**WHAT TO DO:**
One range is to be output from the listing below, exactly as written: the line with "crucial. Les panneaux solaires intègrent des" to the line with "température. Cette robustesse", both kept.

RECORDS FOR THIS TASK: Begin

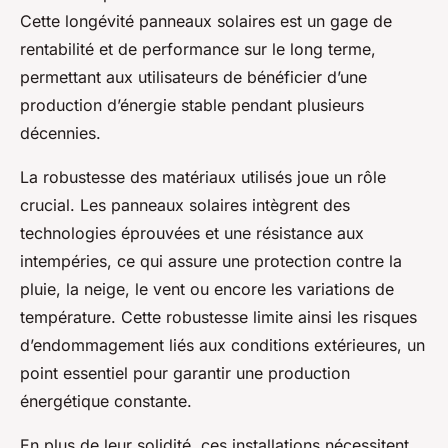
Cette longévité panneaux solaires est un gage de
rentabilité et de performance sur le long terme,
permettant aux utilisateurs de bénéficier d’une
production d’énergie stable pendant plusieurs
décennies.
La robustesse des matériaux utilisés joue un rôle
crucial. Les panneaux solaires intègrent des
technologies éprouvées et une résistance aux
intempéries, ce qui assure une protection contre la
pluie, la neige, le vent ou encore les variations de
température. Cette robustesse limite ainsi les risques
d’endommagement liés aux conditions extérieures, un
point essentiel pour garantir une production
énergétique constante.
En plus de leur solidité, ces installations nécessitent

RECORDS FOR THIS TASK: End

**WRITTEN ANSWER:**
crucial. Les panneaux solaires intègrent des
technologies éprouvées et une résistance aux
intempéries, ce qui assure une protection contre la
pluie, la neige, le vent ou encore les variations de
température. Cette robustesse limite ainsi les risques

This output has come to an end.